◆ **What is expected**
Wherever the word "分类管理" appears in a line of the records, copy that line.

*** Data listing ***

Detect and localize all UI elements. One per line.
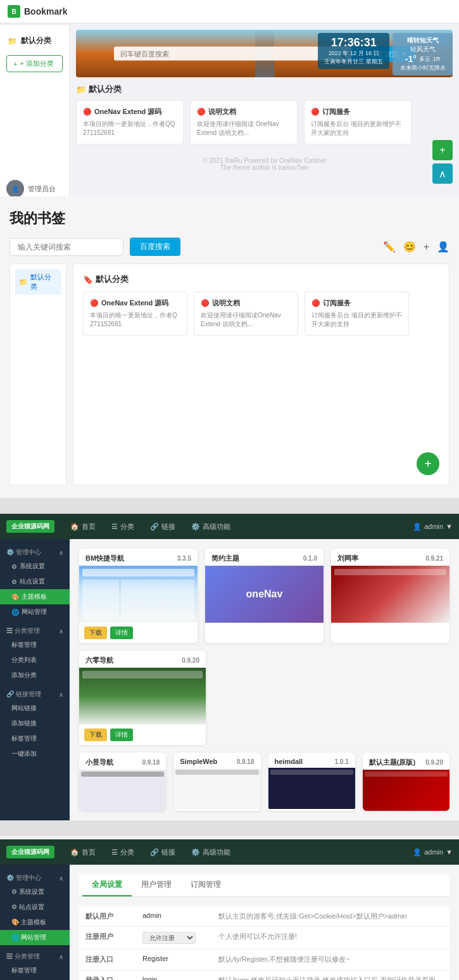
section4-admin-config: 企业猫源码网 🏠 首页 ☰ 分类 🔗 链接 ⚙️ 高级功能 👤 admin ▼ bbox=[0, 839, 459, 980]
edit-icon[interactable]: ✏️ bbox=[383, 241, 396, 253]
sidebar-site-4[interactable]: ⚙ 站点设置 bbox=[0, 900, 70, 915]
s2-sidebar: 📁 默认分类 bbox=[9, 264, 66, 485]
s2-bm-desc-1: 欢迎使用请仔细阅读OneNav Extend 说明文档... bbox=[201, 311, 291, 329]
chevron-icon-cat: ∧ bbox=[59, 628, 63, 635]
add-category-btn[interactable]: + + 添加分类 bbox=[6, 55, 63, 72]
group-admin-title[interactable]: ⚙️ 管理中心 ∧ bbox=[0, 544, 70, 559]
admin-user-4[interactable]: 👤 admin ▼ bbox=[413, 848, 453, 856]
s1-fab-plus[interactable]: + bbox=[432, 140, 453, 160]
admin-nav-cat-4[interactable]: ☰ 分类 bbox=[105, 844, 141, 860]
sidebar-system-4[interactable]: ⚙ 系统设置 bbox=[0, 884, 70, 900]
cfg-desc-3: 默认/login,修改后已知止无法登录,修改成功好入口后,否则记住登录页面 bbox=[212, 970, 450, 980]
admin-nav-link-4[interactable]: 🔗 链接 bbox=[144, 844, 182, 860]
sidebar-cat-list[interactable]: 分类列表 bbox=[0, 652, 70, 668]
section1-bookmark-app: B Bookmark 📁 默认分类 + + 添加分类 👤 管理员台 🔍 bbox=[0, 0, 459, 196]
s1-avatar[interactable]: 👤 bbox=[6, 180, 24, 198]
group-link: 🔗 链接管理 ∧ 网站链接 添加链接 标签管理 一键添加 bbox=[0, 686, 70, 761]
bookmark-card-1[interactable]: 🔴 说明文档 欢迎使用请仔细阅读 OneNav Extend 说明文档... bbox=[190, 100, 298, 144]
s2-bookmark-2[interactable]: 🔴 订阅服务 订阅服务后台 项目的更新维护不开大家的支持 bbox=[305, 291, 409, 336]
theme-preview-bm bbox=[79, 566, 198, 623]
group-admin-title-4[interactable]: ⚙️ 管理中心 ∧ bbox=[0, 870, 70, 884]
sidebar-tags-4[interactable]: 标签管理 bbox=[0, 963, 70, 978]
sidebar-theme-4[interactable]: 🎨 主题模板 bbox=[0, 915, 70, 930]
s2-bookmark-0[interactable]: 🔴 OneNav Extend 源码 本项目的唯一更新地址，作者Q 271152… bbox=[83, 291, 187, 336]
bookmark-card-0[interactable]: 🔴 OneNav Extend 源码 本项目的唯一更新地址，作者QQ 27115… bbox=[76, 100, 184, 144]
s2-search-btn[interactable]: 百度搜索 bbox=[130, 238, 180, 256]
admin-nav-link-3[interactable]: 🔗 链接 bbox=[144, 519, 182, 535]
theme-detail-btn-bm[interactable]: 详情 bbox=[110, 627, 133, 639]
s1-sidebar: 📁 默认分类 + + 添加分类 👤 管理员台 bbox=[0, 25, 70, 196]
admin-nav-home-4[interactable]: 🏠 首页 bbox=[64, 844, 102, 860]
admin-nav-3: 企业猫源码网 🏠 首页 ☰ 分类 🔗 链接 ⚙️ 高级功能 👤 admin ▼ bbox=[0, 514, 459, 539]
group-link-title[interactable]: 🔗 链接管理 ∧ bbox=[0, 686, 70, 701]
bookmark-icon-s2: 🔖 bbox=[83, 275, 93, 284]
s2-bookmark-1[interactable]: 🔴 说明文档 欢迎使用请仔细阅读OneNav Extend 说明文档... bbox=[194, 291, 298, 336]
bookmark-icon-2: 🔴 bbox=[311, 108, 320, 116]
admin-nav-adv-4[interactable]: ⚙️ 高级功能 bbox=[185, 844, 237, 860]
bookmark-desc-0: 本项目的唯一更新地址，作者QQ 271152681 bbox=[83, 120, 177, 137]
cfg-val-2: Register bbox=[136, 950, 212, 970]
tab-subscribe[interactable]: 订阅管理 bbox=[181, 874, 230, 896]
folder-icon-2: 📁 bbox=[76, 85, 86, 94]
s1-search-input[interactable] bbox=[114, 47, 330, 61]
group-cat-title[interactable]: ☰ 分类管理 ∧ bbox=[0, 623, 70, 637]
user-avatar-icon-4: 👤 bbox=[413, 848, 422, 856]
admin-logo-4: 企业猫源码网 bbox=[6, 846, 54, 858]
site-icon: ⚙ bbox=[11, 578, 17, 585]
sidebar-theme-mgmt[interactable]: 🎨主题模板 bbox=[0, 589, 70, 604]
s1-section-heading: 📁 默认分类 bbox=[76, 84, 453, 95]
cfg-desc-0: 默认主页的游客号,优先级:Get>Cookie/Host>默认用户>admin bbox=[212, 907, 450, 927]
s2-fab-plus[interactable]: + bbox=[417, 452, 439, 475]
group-cat-4: ☰ 分类管理 ∧ 标签管理 分类列表 添加分类 bbox=[0, 948, 70, 980]
sidebar-site-settings[interactable]: ⚙站点设置 bbox=[0, 574, 70, 589]
sidebar-item-default[interactable]: 📁 默认分类 bbox=[0, 30, 69, 51]
theme-dl-liuren[interactable]: 下载 bbox=[84, 729, 107, 741]
s1-logo: B Bookmark bbox=[8, 5, 67, 18]
s1-bookmarks-grid: 🔴 OneNav Extend 源码 本项目的唯一更新地址，作者QQ 27115… bbox=[76, 100, 453, 144]
link-icon-3: 🔗 bbox=[150, 523, 159, 531]
theme-preview-liurenav bbox=[79, 668, 206, 725]
admin-nav-cat-3[interactable]: ☰ 分类 bbox=[105, 519, 141, 535]
tab-users[interactable]: 用户管理 bbox=[132, 874, 181, 896]
chevron-icon-cat-4: ∧ bbox=[59, 953, 63, 960]
theme-name-simpleweb: SimpleWeb bbox=[180, 758, 217, 765]
config-row-0: 默认用户 admin 默认主页的游客号,优先级:Get>Cookie/Host>… bbox=[79, 907, 450, 927]
s2-sidebar-default[interactable]: 📁 默认分类 bbox=[15, 269, 61, 295]
admin-nav-home-3[interactable]: 🏠 首页 bbox=[64, 519, 102, 535]
admin-label: 管理员台 bbox=[28, 184, 56, 194]
s2-toolbar-icons: ✏️ 😊 + 👤 bbox=[383, 241, 450, 253]
sidebar-system-settings[interactable]: ⚙系统设置 bbox=[0, 559, 70, 574]
theme-header-liu: 刘网率 0.9.21 bbox=[331, 549, 450, 566]
sidebar-add-cat[interactable]: 添加分类 bbox=[0, 668, 70, 683]
admin-user-3[interactable]: 👤 admin ▼ bbox=[413, 523, 453, 531]
chevron-icon-link: ∧ bbox=[59, 691, 63, 698]
cfg-val-1[interactable]: 允许注册 不允许注册 bbox=[136, 927, 212, 950]
sidebar-oneclick-add[interactable]: 一键添加 bbox=[0, 746, 70, 761]
add-icon[interactable]: + bbox=[424, 241, 429, 253]
theme-grid-row2: 六零导航 0.9.20 下载 详情 bbox=[79, 651, 450, 745]
tab-global[interactable]: 全局设置 bbox=[82, 874, 132, 896]
sidebar-tag-mgmt[interactable]: 标签管理 bbox=[0, 637, 70, 652]
bookmark-card-2[interactable]: 🔴 订阅服务 订阅服务后台 项目的更新维护不开大家的支持 bbox=[304, 100, 412, 144]
theme-footer-bm: 下载 详情 bbox=[79, 623, 198, 643]
sidebar-web-mgmt-4[interactable]: 🌐 网站管理 bbox=[0, 930, 70, 945]
theme-name-xiaoyu: 小昱导航 bbox=[85, 758, 113, 767]
admin-nav-adv-3[interactable]: ⚙️ 高级功能 bbox=[185, 519, 237, 535]
s1-fab-group: + ∧ bbox=[432, 140, 453, 184]
cfg-select-register[interactable]: 允许注册 不允许注册 bbox=[142, 932, 196, 944]
s1-fab-up[interactable]: ∧ bbox=[432, 163, 453, 184]
user-icon[interactable]: 👤 bbox=[437, 241, 450, 253]
sidebar-add-link[interactable]: 添加链接 bbox=[0, 716, 70, 731]
gear-icon: ⚙ bbox=[11, 563, 17, 570]
adv-icon-4: ⚙️ bbox=[191, 848, 200, 856]
s2-search-input[interactable] bbox=[9, 238, 123, 256]
sidebar-tags-link[interactable]: 标签管理 bbox=[0, 731, 70, 746]
theme-download-btn-bm[interactable]: 下载 bbox=[84, 627, 107, 639]
theme-detail-liuren[interactable]: 详情 bbox=[110, 729, 133, 741]
group-cat-title-4[interactable]: ☰ 分类管理 ∧ bbox=[0, 948, 70, 963]
weather-desc: 多云 bbox=[419, 55, 431, 63]
emoji-icon[interactable]: 😊 bbox=[403, 241, 416, 253]
sidebar-site-links[interactable]: 网站链接 bbox=[0, 701, 70, 716]
theme-name-default: 默认主题(原版) bbox=[369, 758, 415, 767]
sidebar-site-mgmt[interactable]: 🌐网站管理 bbox=[0, 604, 70, 620]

*** End of Data listing ***

◆ **Task response**
group-cat-title[interactable]: ☰ 分类管理 ∧ bbox=[0, 623, 70, 637]
group-cat-4: ☰ 分类管理 ∧ 标签管理 分类列表 添加分类 bbox=[0, 948, 70, 980]
group-cat-title-4[interactable]: ☰ 分类管理 ∧ bbox=[0, 948, 70, 963]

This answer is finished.